MATTHEWS, N.C. — Although the new school year is months away, plans are in the works right now to make sure the coronavirus doesn’t interrupt the classroom again.
When students return to Queen’s Grant High School in Matthews, it’ll feel a lot different.
“We’re really excited to get back, but we want to make sure we take every precaution necessary,” said Josh Swartzlander, the school’s principal.
Swartzlander says some are precautions you might expect, like extra masks on hand and temperature scanners.
“We’ve also purchased the shield masks for our staff,” Swartzlander said.
But the school also decided to take it a step further, with a germicidal ultraviolet light system.
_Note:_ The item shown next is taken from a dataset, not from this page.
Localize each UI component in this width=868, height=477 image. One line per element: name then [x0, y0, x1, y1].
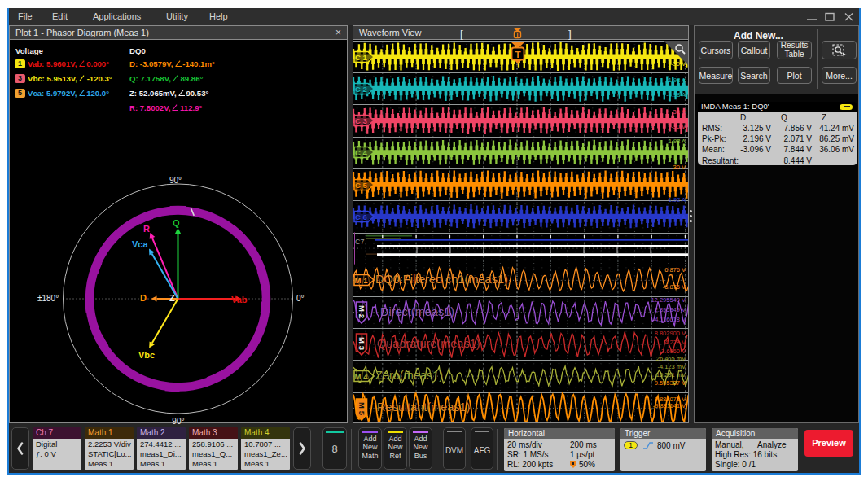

“I just kind of said, ‘can’t hurt,’” Swartzlander said.
“Once the air goes through the system, it cleans the air,” said Raul Ortiz, the owner of Carolinas Heat and Air Services, who installed them at the school.
Ortiz says the lights will damage the DNA of infectious agents.
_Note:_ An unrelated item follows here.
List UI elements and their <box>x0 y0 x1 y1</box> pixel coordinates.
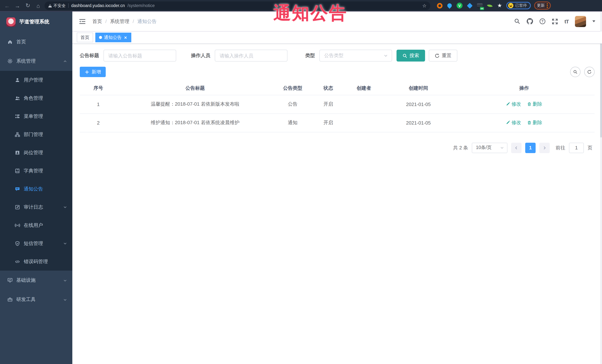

“I know it kills bacteria, it kills fungus, viruses,” Ortiz said.
Ortiz says they’re typically installed in places like hospitals and clinics, but now he’s getting calls from homes and businesses.
“Schools, day cares, and a church now,” Ortiz said.
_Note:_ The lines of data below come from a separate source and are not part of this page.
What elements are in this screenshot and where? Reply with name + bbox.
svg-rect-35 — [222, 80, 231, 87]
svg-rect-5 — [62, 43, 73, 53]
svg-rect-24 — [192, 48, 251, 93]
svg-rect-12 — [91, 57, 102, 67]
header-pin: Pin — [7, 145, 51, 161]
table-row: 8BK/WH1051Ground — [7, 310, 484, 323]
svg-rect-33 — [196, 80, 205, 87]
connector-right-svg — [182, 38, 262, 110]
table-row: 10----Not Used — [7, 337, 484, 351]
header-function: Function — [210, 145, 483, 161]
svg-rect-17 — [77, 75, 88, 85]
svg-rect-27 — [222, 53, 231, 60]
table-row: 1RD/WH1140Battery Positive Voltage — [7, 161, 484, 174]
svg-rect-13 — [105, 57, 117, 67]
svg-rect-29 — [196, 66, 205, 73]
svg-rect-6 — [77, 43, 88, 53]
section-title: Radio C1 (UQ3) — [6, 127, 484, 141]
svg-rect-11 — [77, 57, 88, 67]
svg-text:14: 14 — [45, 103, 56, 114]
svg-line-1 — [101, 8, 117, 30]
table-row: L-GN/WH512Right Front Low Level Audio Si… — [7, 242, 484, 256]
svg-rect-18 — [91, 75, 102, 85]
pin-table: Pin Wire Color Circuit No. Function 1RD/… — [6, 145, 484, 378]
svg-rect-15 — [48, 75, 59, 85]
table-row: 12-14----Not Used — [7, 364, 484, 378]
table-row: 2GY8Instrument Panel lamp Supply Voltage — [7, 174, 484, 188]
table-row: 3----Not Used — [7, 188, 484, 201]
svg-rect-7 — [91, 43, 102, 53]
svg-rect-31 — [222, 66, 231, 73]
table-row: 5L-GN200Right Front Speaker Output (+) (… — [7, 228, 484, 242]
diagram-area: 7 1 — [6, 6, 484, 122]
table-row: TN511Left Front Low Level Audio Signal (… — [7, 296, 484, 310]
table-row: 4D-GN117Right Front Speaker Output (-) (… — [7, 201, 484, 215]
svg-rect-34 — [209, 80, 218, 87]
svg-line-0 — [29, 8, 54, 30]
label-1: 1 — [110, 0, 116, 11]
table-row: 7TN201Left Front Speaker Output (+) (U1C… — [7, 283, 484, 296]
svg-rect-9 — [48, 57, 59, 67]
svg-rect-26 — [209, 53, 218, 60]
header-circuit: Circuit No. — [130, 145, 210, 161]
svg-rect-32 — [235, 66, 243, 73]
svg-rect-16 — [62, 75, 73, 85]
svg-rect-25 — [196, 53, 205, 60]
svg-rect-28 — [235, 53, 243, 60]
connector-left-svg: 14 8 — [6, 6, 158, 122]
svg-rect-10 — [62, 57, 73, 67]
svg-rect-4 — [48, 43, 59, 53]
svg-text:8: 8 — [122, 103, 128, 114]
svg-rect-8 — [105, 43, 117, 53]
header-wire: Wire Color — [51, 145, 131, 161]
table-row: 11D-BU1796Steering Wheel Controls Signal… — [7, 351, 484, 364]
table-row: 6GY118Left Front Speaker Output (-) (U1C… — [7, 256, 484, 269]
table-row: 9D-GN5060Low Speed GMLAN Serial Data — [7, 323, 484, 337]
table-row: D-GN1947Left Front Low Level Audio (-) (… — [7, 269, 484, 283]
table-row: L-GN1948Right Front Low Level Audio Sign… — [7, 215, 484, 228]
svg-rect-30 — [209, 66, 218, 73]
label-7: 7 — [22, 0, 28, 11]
“When we deal with masks and everything like that, you really want the air to be as clean as it can be,” Swartzlander said.
Swartzlander says even with this measure, there will still be good old fashioned cleaning.
“It’s not going to replace a person going into each classroom with Clorox and making sure that the desks are cleaned and making sure the bathrooms are clean and the water fountains are sanitized,” Swartzlander said. “It’s just another thing on top of it. We’ve got to do everything possible to keep them safe.”
Ortiz says although germicidal UV lights are known to kill some infectious agents, studies are still being conducted right now to see how effective it is against the coronavirus. Of course, he says the cleaner you can keep the air, the better.